Word for word, restate the lines from the top of the records below through the line with "TVs em promoção", both included, with no pictures in the result.

Transcribed page contents
##############################
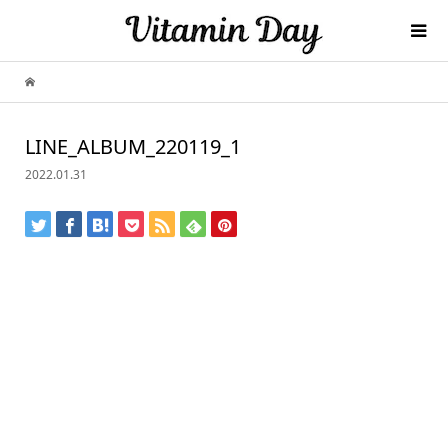
LINE_ALBUM_220119_1
2022.01.31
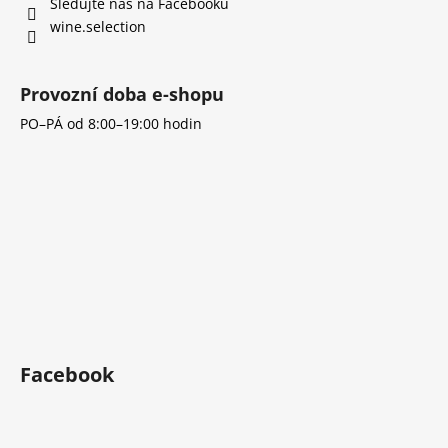
í
Sledujte nás na Facebooku
wine.selection
Provozní doba e-shopu
PO–PÁ od 8:00–19:00 hodin
Facebook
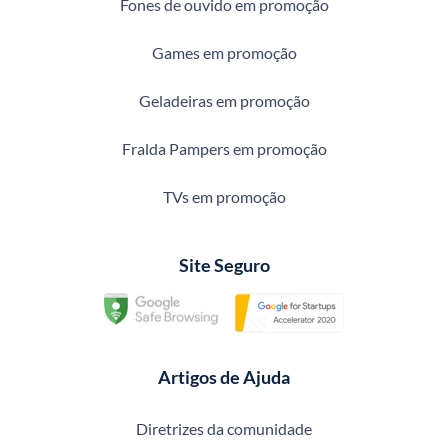
Fones de ouvido em promoção
Games em promoção
Geladeiras em promoção
Fralda Pampers em promoção
TVs em promoção
Site Seguro
Artigos de Ajuda
Diretrizes da comunidade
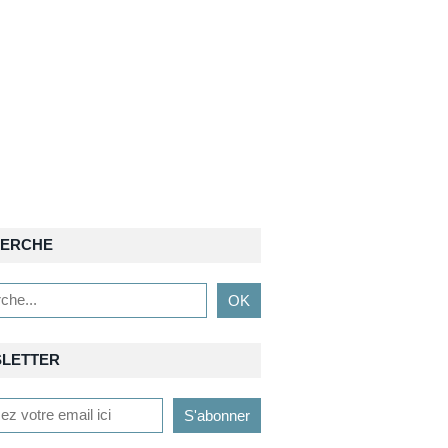
ERCHE
LETTER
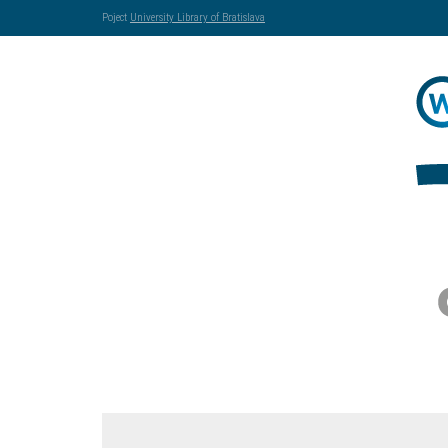
Poject
University Library of Bratislava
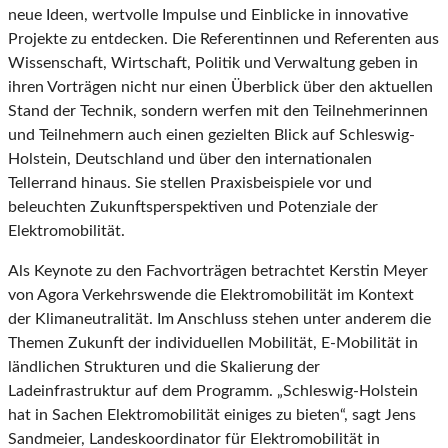
neue Ideen, wertvolle Impulse und Einblicke in innovative
Projekte zu entdecken. Die Referentinnen und Referenten aus
Wissenschaft, Wirtschaft, Politik und Verwaltung geben in
ihren Vorträgen nicht nur einen Überblick über den aktuellen
Stand der Technik, sondern werfen mit den Teilnehmerinnen
und Teilnehmern auch einen gezielten Blick auf Schleswig-
Holstein, Deutschland und über den internationalen
Tellerrand hinaus. Sie stellen Praxisbeispiele vor und
beleuchten Zukunftsperspektiven und Potenziale der
Elektromobilität.
Als Keynote zu den Fachvorträgen betrachtet Kerstin Meyer
von Agora Verkehrswende die Elektromobilität im Kontext
der Klimaneutralität. Im Anschluss stehen unter anderem die
Themen Zukunft der individuellen Mobilität, E-Mobilität in
ländlichen Strukturen und die Skalierung der
Ladeinfrastruktur auf dem Programm. „Schleswig-Holstein
hat in Sachen Elektromobilität einiges zu bieten“, sagt Jens
Sandmeier, Landeskoordinator für Elektromobilität in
##############################
▶ _Solution to the problem_:
LINE_ALBUM_220119_1
2022.01.31
í
Sledujte nás na Facebooku
wine.selection
Provozní doba e-shopu
PO–PÁ od 8:00–19:00 hodin
Facebook
Fones de ouvido em promoção
Games em promoção
Geladeiras em promoção
Fralda Pampers em promoção
TVs em promoção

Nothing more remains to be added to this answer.